24. Juli: Über die „Magistrale der Grand Crus“ ins ländliche Herz von Burgund

Ein klassizistischer Triumphbogen am Eingang zur Altstadt, an der Straße reiht sich ein Haus ans andere ohne Zwischenraum, auf den Dächern unendlich viele Kamine, und Platanenalleen zum Flanieren. In Beaune beginnt der Urlaub. Der Versuch, an einer Tankstelle am Ortsausgang nachzutanken, missglückt. Falsche Kreditkarte. Visa wird nur während der Öffnungszeiten akzeptiert, der Automat verlangt die landesübliche Carte Bleue (CB). Ob der schmale Rest im Tank bis zu unserem Ziel südwestlich von Beaune reichen wird?
Hinter Beaune, der Hauptstadt des burgundischen Weins, setzt sich die von Dijon nach Süden verlaufende Côte d´Or, auf deutsch in etwa die Goldlage, fort, von Weinkennern auch als „Magistrale der Grand Crus“ gerühmt. So weit das Auge reicht, erstrecken sich die Rebanlagen im Tal der Saone. Anders als in Deutschland wird der Wein in Frankreich gerne auch auf ebenem Terrain angebaut. Laut Reiseführer haben sich die Weingüter südlich von Beaune auf die Chardonnay-Rebe spezialisiert, die „einen der besten trockenen Weißweine der Welt“ ergibt, während nördlich der rote Pinot Noir oder Spätburgunder den Löwenanteil ausmacht. Die Straße erklimmt einen der sanften Hügel und gibt den Blick frei auf die weinselige Saone-Ebene. Wir durchqueren pittoreske beigefarbene Dörfer. Erste Dächer mit farbigen Mustern aus glasierten Dachziegeln und enge Gassen, in denen der Begegnungsverkehr zum Abenteuer wird, besonders wenn es sich wieder einmal um eines der Lkw-großen Wohnmobile handelt. Die Nummernschilder sind meist italienisch, niederländisch oder deutsch. Es wird wohl noch dauern, bis die Europäer Europa kennen gelernt und als ihr gemeinsames Land begriffen haben. Bei den Amerikanern hat es ja auch Jahrhunderte gedauert.
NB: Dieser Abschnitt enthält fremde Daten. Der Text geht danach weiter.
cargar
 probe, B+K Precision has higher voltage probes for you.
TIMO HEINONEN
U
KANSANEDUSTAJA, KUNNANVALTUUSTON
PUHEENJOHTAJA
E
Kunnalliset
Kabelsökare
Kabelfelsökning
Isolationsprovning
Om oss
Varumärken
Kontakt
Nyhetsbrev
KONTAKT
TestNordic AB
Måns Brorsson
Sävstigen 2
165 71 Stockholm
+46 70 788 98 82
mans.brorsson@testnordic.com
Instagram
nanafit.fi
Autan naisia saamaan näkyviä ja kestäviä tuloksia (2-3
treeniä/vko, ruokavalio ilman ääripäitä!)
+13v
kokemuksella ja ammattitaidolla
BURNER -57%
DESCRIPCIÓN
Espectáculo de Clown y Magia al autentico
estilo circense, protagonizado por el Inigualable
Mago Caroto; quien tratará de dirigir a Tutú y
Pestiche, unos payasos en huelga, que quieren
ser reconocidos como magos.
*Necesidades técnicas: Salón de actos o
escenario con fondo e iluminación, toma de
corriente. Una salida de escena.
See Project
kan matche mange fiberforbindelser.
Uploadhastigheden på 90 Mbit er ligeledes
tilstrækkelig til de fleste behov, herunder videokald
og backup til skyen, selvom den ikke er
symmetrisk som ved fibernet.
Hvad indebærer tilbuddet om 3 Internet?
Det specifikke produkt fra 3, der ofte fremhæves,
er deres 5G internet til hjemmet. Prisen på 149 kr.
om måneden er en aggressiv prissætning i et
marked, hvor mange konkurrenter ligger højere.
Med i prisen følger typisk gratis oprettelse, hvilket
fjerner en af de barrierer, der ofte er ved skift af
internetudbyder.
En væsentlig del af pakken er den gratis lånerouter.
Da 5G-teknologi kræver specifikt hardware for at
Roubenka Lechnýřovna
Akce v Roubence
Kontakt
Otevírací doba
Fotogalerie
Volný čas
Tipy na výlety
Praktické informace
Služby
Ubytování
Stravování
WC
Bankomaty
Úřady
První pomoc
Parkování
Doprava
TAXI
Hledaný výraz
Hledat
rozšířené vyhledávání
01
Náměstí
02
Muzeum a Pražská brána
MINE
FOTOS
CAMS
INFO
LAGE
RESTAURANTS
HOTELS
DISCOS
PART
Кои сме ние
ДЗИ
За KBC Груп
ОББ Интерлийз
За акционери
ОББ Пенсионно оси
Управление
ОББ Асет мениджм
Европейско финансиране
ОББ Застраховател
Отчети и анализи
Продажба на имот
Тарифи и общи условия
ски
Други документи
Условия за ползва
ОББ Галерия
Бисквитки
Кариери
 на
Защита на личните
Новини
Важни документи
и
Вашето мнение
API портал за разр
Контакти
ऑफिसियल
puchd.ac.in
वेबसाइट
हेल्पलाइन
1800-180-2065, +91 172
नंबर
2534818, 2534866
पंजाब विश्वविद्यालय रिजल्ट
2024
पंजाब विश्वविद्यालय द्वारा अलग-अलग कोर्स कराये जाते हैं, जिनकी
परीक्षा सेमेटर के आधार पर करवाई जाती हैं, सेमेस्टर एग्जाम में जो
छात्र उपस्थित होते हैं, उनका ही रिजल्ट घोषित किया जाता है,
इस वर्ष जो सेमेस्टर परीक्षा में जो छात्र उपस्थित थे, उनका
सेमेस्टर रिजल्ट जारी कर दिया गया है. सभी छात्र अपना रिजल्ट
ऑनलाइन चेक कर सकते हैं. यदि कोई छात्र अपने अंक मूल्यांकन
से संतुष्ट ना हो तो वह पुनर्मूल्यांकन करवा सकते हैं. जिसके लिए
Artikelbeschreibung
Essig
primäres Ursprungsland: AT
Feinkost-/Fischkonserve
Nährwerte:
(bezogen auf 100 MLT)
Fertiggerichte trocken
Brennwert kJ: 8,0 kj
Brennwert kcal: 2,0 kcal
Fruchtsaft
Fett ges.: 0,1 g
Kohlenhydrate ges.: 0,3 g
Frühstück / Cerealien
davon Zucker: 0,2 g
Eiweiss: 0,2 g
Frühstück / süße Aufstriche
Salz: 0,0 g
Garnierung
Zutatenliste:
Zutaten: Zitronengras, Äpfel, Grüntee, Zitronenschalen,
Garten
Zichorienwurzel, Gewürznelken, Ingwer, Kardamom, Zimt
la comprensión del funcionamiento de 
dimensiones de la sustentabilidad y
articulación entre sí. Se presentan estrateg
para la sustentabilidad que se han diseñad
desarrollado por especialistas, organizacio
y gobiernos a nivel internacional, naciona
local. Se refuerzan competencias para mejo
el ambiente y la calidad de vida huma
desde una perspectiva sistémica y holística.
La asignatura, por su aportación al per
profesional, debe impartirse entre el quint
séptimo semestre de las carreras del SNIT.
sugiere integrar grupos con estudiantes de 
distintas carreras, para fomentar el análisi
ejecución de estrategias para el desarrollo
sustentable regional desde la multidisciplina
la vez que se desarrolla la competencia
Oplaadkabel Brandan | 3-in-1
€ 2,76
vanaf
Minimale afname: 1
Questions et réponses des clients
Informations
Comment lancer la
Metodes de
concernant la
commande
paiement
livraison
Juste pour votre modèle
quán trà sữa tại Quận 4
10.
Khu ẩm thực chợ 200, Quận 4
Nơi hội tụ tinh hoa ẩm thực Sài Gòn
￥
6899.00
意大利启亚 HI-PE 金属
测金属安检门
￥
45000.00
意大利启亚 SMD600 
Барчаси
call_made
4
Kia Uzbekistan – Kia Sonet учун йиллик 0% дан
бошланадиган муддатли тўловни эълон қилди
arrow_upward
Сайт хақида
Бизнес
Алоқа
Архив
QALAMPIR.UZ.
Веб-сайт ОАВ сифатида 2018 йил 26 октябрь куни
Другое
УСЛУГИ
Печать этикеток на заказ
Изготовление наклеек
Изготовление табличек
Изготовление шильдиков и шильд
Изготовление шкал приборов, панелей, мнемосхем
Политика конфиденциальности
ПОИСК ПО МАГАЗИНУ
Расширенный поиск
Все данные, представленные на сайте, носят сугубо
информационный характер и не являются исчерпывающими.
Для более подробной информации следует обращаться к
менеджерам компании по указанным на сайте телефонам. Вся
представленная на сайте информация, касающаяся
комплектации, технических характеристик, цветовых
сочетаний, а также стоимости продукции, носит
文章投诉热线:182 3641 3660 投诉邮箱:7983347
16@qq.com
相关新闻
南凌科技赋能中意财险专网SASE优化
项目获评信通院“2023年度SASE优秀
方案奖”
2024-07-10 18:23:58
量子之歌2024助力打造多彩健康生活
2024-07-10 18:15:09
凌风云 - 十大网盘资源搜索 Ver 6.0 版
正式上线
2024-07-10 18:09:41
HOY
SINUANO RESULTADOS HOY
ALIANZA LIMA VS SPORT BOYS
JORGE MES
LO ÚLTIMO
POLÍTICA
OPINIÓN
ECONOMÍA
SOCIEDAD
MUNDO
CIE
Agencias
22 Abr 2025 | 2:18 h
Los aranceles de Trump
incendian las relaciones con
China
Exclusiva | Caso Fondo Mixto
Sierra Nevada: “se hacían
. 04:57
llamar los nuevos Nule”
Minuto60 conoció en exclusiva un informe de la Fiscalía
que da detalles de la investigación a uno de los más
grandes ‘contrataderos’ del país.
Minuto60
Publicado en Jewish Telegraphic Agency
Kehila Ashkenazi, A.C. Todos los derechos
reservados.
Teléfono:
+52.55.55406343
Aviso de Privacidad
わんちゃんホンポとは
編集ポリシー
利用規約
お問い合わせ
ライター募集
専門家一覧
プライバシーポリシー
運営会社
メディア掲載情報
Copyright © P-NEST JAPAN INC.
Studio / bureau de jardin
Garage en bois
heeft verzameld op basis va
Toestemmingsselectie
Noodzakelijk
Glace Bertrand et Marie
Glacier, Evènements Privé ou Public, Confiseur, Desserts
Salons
Aber das ist eine andere Geschichte.
Beigefarben wie die Dörfer sind auch die Rinder auf den Weiden. Die landestypische Charolais-Rasse wird für ihre Fleischqualität geschätzt.

Begrüßung mit Weißwein und frischen Eiern

Durch das ehemalige Bergbaustädtchen Epinac-des-Mines nähern wir uns unserem Standort der nächsten Tage. Wie durch Zauberhand geleitet, finden wir auf Anhieb das kleine Häuschen am Ortsrand. Unsere Vermieter Lydie und Gerard erweisen sich als ausgesprochen liebenswürdige Gastgeber. Lydie führt durchs Haus und erklärt alle Funktionen, vor allem die Bedienung des großen TV-Geräts, die viel Geduld erfordert. Dann verschwindet sie zur Nachbarin und kommt mit einem Sixpack frischer Eier wieder, die sie uns in die Hand drückt: Für das Petit Dejeuner, das Frühstück, morgen. Im Kühlschrank steht der Begrüßungstrunk: eine Flasche Aligoté-Weißwein. Nur mit unserer Verständigung in der Landessprache hapert es noch ein bisschen, aber die Geste zählt. Und Gerard, ein netter Metzger im Ruhestand, spricht erstaunlicherweise auch etwas Spanisch und Englisch. Wir erfahren noch, dass es neben einer Tankstelle auch eine Epicerie, einen Tante Emma-Laden, im Dorf gibt und der Bürgermeister schräg gegenüber wohnt, dann sind wir wieder allein.
Ein kleiner Spaziergang führt uns entlang der Landstraße 1,5 Kilometer hinaus in die Landschaft und zurück ins Dorf. Die noch recht neu wirkende Kirche mit umgebendem Friedhof bildet die Dorfmitte, gegenüber, auf der anderen Seite eines enormen Straßenplatzes, liegt das stattliche Rathaus, die Mairie. Sie hat zwei separate Eingänge für „Garcons“, Jungen, und „Filles“, Mädchen. Rätselhaft. An der Bekanntmachungstafel erfahren wir unter anderem, dass Eric seine Angebetete geheiratet hat, dass dieses das Departement 21 ist und der Bürgermeister Daniel Torchon heißt. Um die Ecke, im Erdgeschoss des Rathauses, liegt die Epicerie, der Lebensmittelladen. Die Gemeindeverwaltung garantiert die Nahversorgung.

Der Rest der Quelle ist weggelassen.